Shi Liangyu, Wang Hongfei, Shea Graham Ka-Hon
From the Department of Orthopaedics and Traumatology, Li Ka Shing University, The University of Hong Kong, Hong Kong SAR, China.
J Am Acad Orthop Surg Glob Res Rev. 2025 Apr 10;9(4). doi: 10.5435/JAAOSGlobal-D-24-00405. eCollection 2025 Apr 1.
A comprehensive review on the application of artificial intelligence (AI) within spine surgery as a specialty remains lacking.
This scoping review was conducted upon PubMed and EMBASE databases according to Preferred Reporting Items for Systematic Reviews and Meta-Analyses guidelines. Our analysis focused on publications from January 1, 2020, to March 31, 2024, with a specific focus on AI in the field of spine surgery. Review articles and articles predominantly concerning secondary validation of algorithms, medical physics, electronic devices, biomechanics, preclinical, and with a lack of clinical emphasis were excluded.
One hundred five studies were included after our inclusion/exclusion criteria were applied. Most studies (n = 100) were conducted through supervised learning upon prelabeled data sets. Overall, 38 studies used conventional machine learning methods upon predefined features, whereas 67 used deep learning methods, predominantly for medical image analyses. Only 25.7% of studies (27/105) collected data from more than 1,000 patients for model development and validation. Data originated from only a single center in 72 studies. The most common application was prognostication (38/105), followed by diagnosis (35/105), medical image processing (29/105), and surgical assistance (3/105).

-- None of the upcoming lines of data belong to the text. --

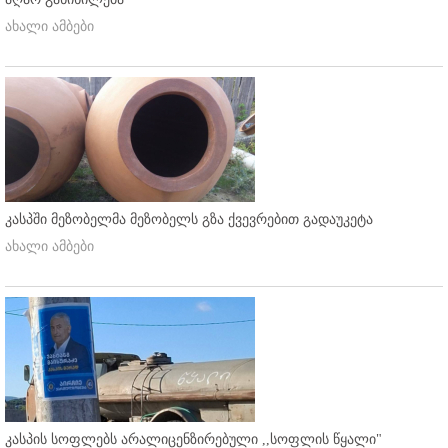
ახალი ამბები
კასპში მეზობელმა მეზობელს გზა ქვევრებით გადაუკეტა
ახალი ამბები
კასპის სოფლებს არალიცენზირებული ,,სოფლის წყალი"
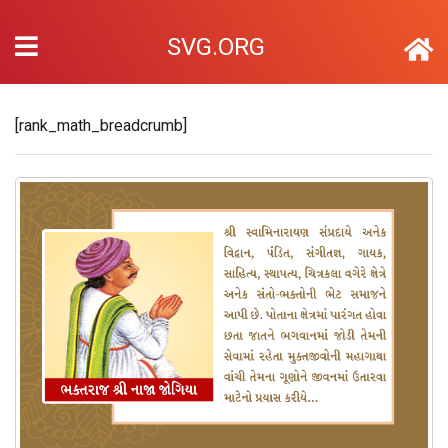
SVG.ORG
[rank_math_breadcrumb]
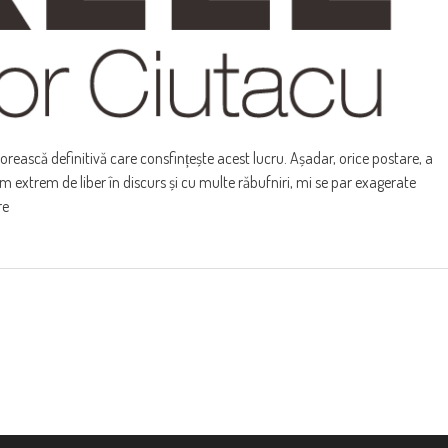
orească definitivă care consfințește acest lucru. Așadar, orice postare, a
 om extrem de liber în discurs și cu multe răbufniri, mi se par exagerate
re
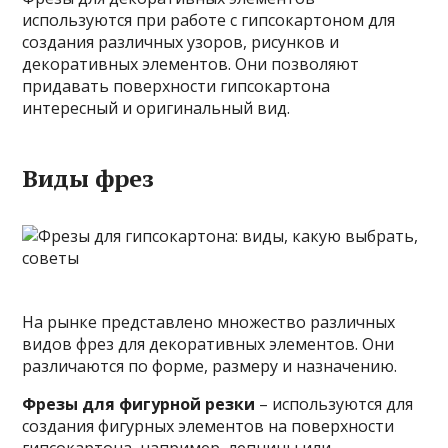
используются при работе с гипсокартоном для
создания различных узоров, рисунков и
декоративных элементов. Они позволяют
придавать поверхности гипсокартона
интересный и оригинальный вид.
Виды фрез
На рынке представлено множество различных
видов фрез для декоративных элементов. Они
различаются по форме, размеру и назначению.
Фрезы для фигурной резки
– используются для
создания фигурных элементов на поверхности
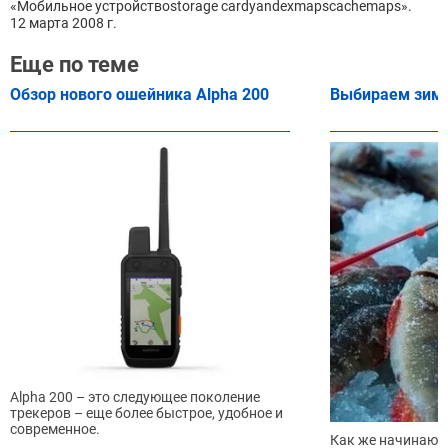
«Мобильное устройствоstorage cardyandexmapscachemaps».
12 мартa 2008 г.
Еще по теме
Обзор нового ошейника Alpha 200
Выбираем зим
Alpha 200 – это следующее поколение
трекеров – еще более быстрое, удобное и
современное.
Как же начинающ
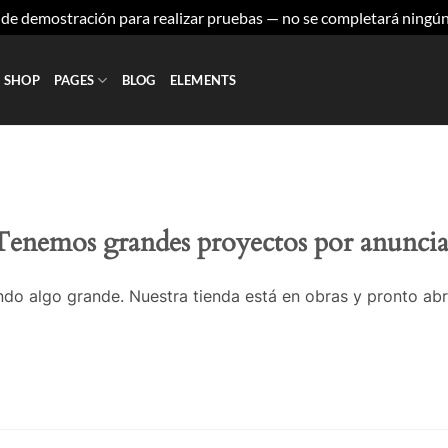
a de demostración para realizar pruebas — no se completará ningú
SHOP
PAGES
BLOG
ELEMENTS
Tenemos grandes proyectos por anuncia
do algo grande. Nuestra tienda está en obras y pronto abr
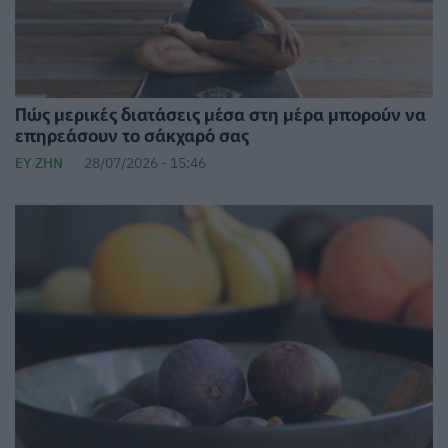
Πώς μερικές διατάσεις μέσα στη μέρα μπορούν να
επηρεάσουν το σάκχαρό σας
ΕΥ ΖΗΝ
28/07/2026 - 15:46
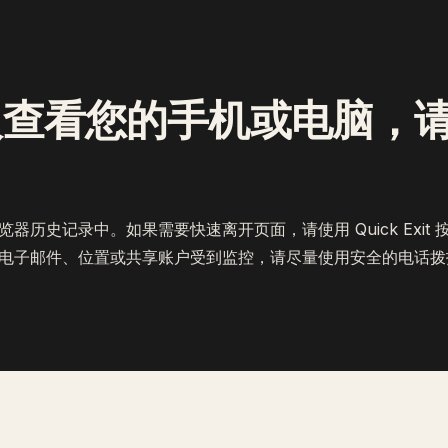
人查看您的手机或电脑，
器历史记录中。如果需要快速离开页面，请使用 Quick Exit 
电子邮件、位置或共享账户受到监控，请尽量使用安全的电话拨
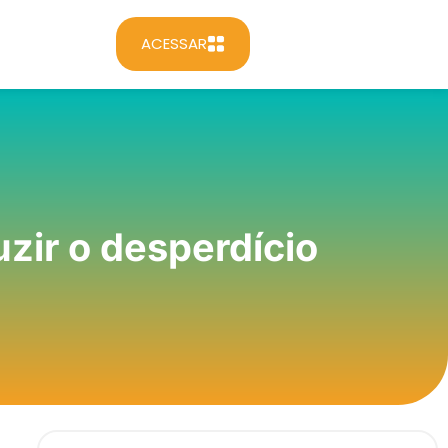
ACESSAR
zir o desperdício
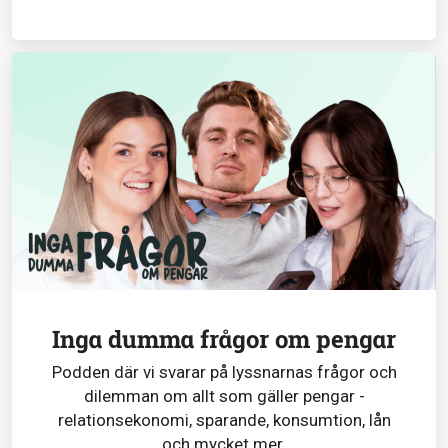
Inga dumma frågor om pengar
Podden där vi svarar på lyssnarnas frågor och
dilemman om allt som gäller pengar -
relationsekonomi, sparande, konsumtion, lån
och mycket mer.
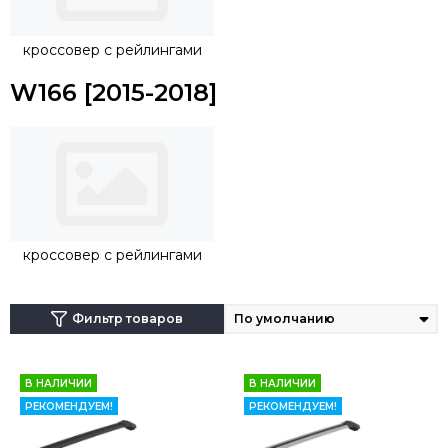
дуги, крепеж будет осуществляться непосредственно на
рейлинги.
кроссовер с рейлингами
W166 [2015-2018]
кроссовер с рейлингами
Фильтр товаров
В НАЛИЧИИ
В НАЛИЧИИ
РЕКОМЕНДУЕМ!
РЕКОМЕНДУЕМ!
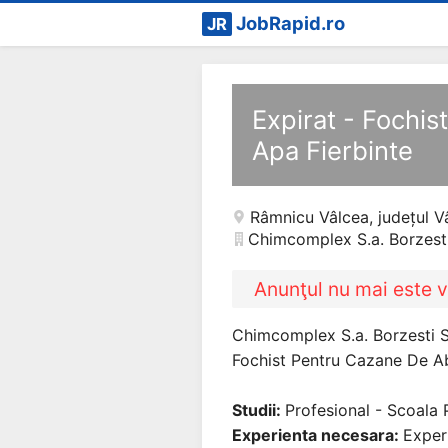
JobRapid.ro
JR
Expirat - Fochi
Apa Fierbinte
Râmnicu Vâlcea
,
județul V
Chimcomplex S.a. Borzest
Anunţul nu mai este v
Chimcomplex S.a. Borzesti S
Fochist Pentru Cazane De Abu
Studii:
Profesional - Scoala 
Experienta necesara:
Exper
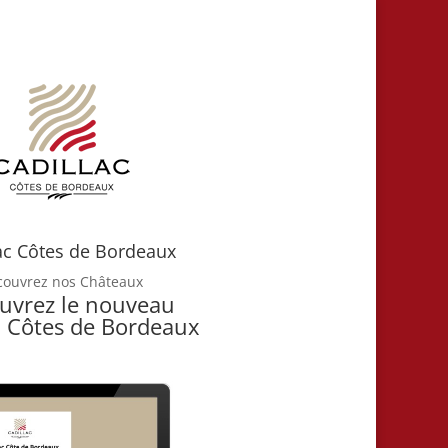
ac Côtes de Bordeaux
couvrez nos Châteaux
uvrez le nouveau
c Côtes de Bordeaux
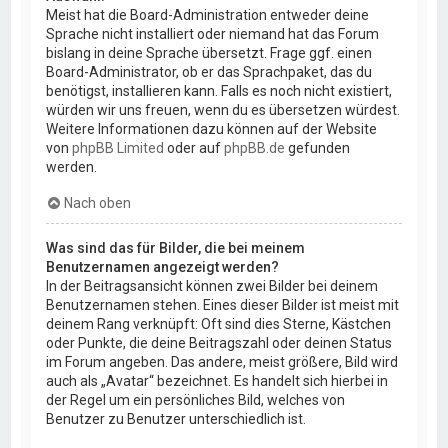
Meist hat die Board-Administration entweder deine
Sprache nicht installiert oder niemand hat das Forum
bislang in deine Sprache übersetzt. Frage ggf. einen
Board-Administrator, ob er das Sprachpaket, das du
benötigst, installieren kann. Falls es noch nicht existiert,
würden wir uns freuen, wenn du es übersetzen würdest.
Weitere Informationen dazu können auf der Website
von
phpBB Limited
oder auf
phpBB.de
gefunden
werden.
Nach oben
Was sind das für Bilder, die bei meinem
Benutzernamen angezeigt werden?
In der Beitragsansicht können zwei Bilder bei deinem
Benutzernamen stehen. Eines dieser Bilder ist meist mit
deinem Rang verknüpft: Oft sind dies Sterne, Kästchen
oder Punkte, die deine Beitragszahl oder deinen Status
im Forum angeben. Das andere, meist größere, Bild wird
auch als „Avatar“ bezeichnet. Es handelt sich hierbei in
der Regel um ein persönliches Bild, welches von
Benutzer zu Benutzer unterschiedlich ist.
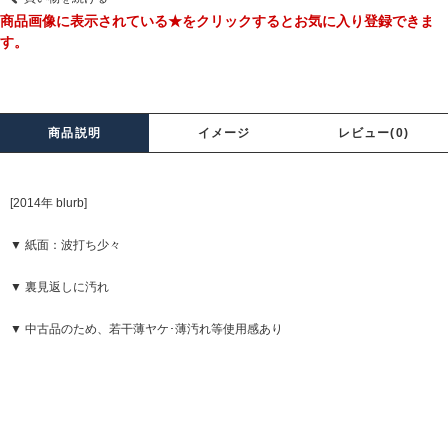
商品画像に表示されている★をクリックするとお気に入り登録できま
す。
商品説明
イメージ
レビュー(0)
[2014年 blurb]
▼ 紙面：波打ち少々
▼ 裏見返しに汚れ
▼ 中古品のため、若干薄ヤケ･薄汚れ等使用感あり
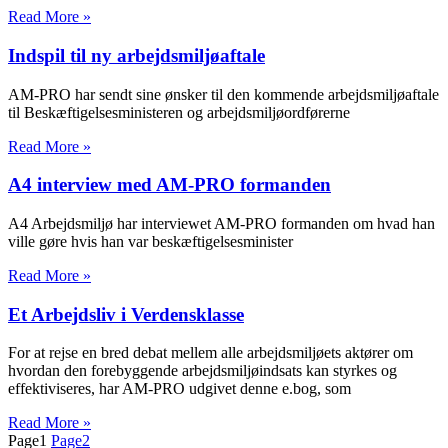
Read More »
Indspil til ny arbejdsmiljøaftale
AM-PRO har sendt sine ønsker til den kommende arbejdsmiljøaftale
til Beskæftigelsesministeren og arbejdsmiljøordførerne
Read More »
A4 interview med AM-PRO formanden
A4 Arbejdsmiljø har interviewet AM-PRO formanden om hvad han
ville gøre hvis han var beskæftigelsesminister
Read More »
Et Arbejdsliv i Verdensklasse
For at rejse en bred debat mellem alle arbejdsmiljøets aktører om
hvordan den forebyggende arbejdsmiljøindsats kan styrkes og
effektiviseres, har AM-PRO udgivet denne e.bog, som
Read More »
Page
1
Page
2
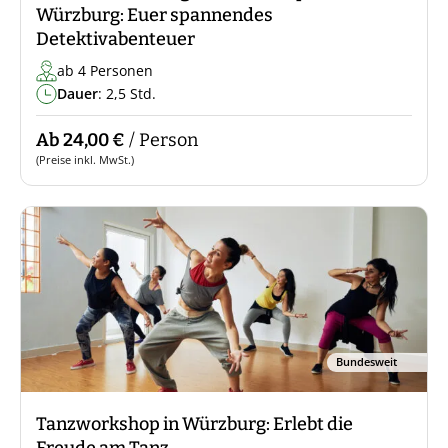
Würzburg: Euer spannendes
Detektivabenteuer
ab 4 Personen
Dauer
: 2,5 Std.
Ab 24,00 €
/ Person
(Preise inkl. MwSt.)
Bundesweit
Tanzworkshop in Würzburg: Erlebt die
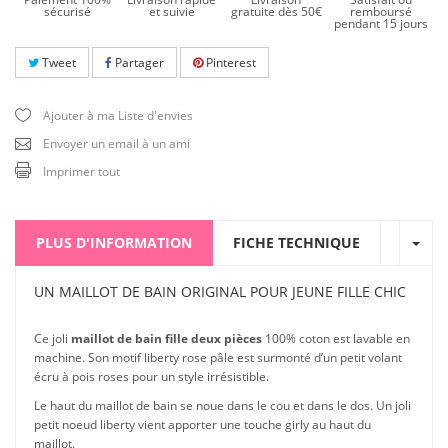
sécurisé
et suivie
gratuite dès 50€
remboursé
pendant 15 jours
Tweet
Partager
Pinterest
Ajouter à ma Liste d'envies
Envoyer un email à un ami
Imprimer tout
PLUS D'INFORMATION
FICHE TECHNIQUE
UN MAILLOT DE BAIN ORIGINAL POUR JEUNE FILLE CHIC
Ce joli
maillot de bain fille deux pièces
100% coton est lavable en
machine. Son motif liberty rose pâle est surmonté d’un petit volant
écru à pois roses pour un style irrésistible.
Le haut du maillot de bain se noue dans le cou et dans le dos. Un joli
petit noeud liberty vient apporter une touche girly au haut du
maillot.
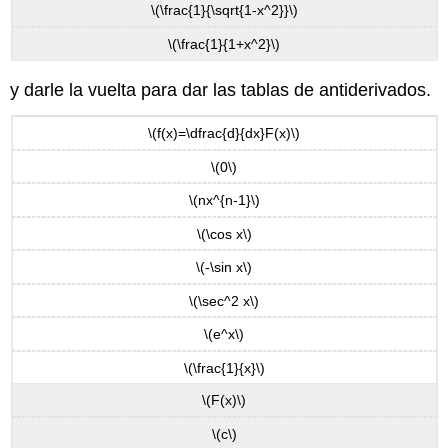
\(\frac{1}{\sqrt{1-x^2}}\)
\(\frac{1}{1+x^2}\)
y darle la vuelta para dar las tablas de antiderivados.
\(f(x)=\dfrac{d}{dx}F(x)\)
\(0\)
\(nx^{n-1}\)
\(\cos x\)
\(-\sin x\)
\(\sec^2 x\)
\(e^x\)
\(\frac{1}{x}\)
\(F(x)\)
\(c\)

The application of AI within the domain of spine surgery has significant potential to advance patient-specific diagnosis, management, and surgical execution.
目前仍缺乏对人工智能(AI)在脊柱外科专业领域应用的全面综述。
根据系统评价与Meta分析的首选报告项目指南,在PubMed和EMBASE数据库上进行了这项范围综述。我们的分析重点关注2020年1月1日至2024年3月31日期间的出版物,特别关注脊柱外科领域的人工智能。排除综述文章以及主要涉及算法二次验证、医学物理、电子设备、生物力学、临床前研究且缺乏临床重点的文章。
应用纳入/排除标准后,共纳入105项研究。大多数研究(n = 100)是通过对预先标记的数据集进行监督学习开展的。总体而言,38项研究在预定义特征上使用传统机器学习方法,而67项使用深度学习方法,主要用于医学图像分析。只有25.7%的研究(27/105)收集了超过1000名患者的数据用于模型开发和验证。72项研究的数据仅来自单一中心。最常见的应用是预后预测(38/105),其次是诊断(35/105)、医学图像处理(29/105)和手术辅助(3/105)。
人工智能在脊柱外科领域的应用具有推进针对患者的诊断、管理和手术执行的巨大潜力。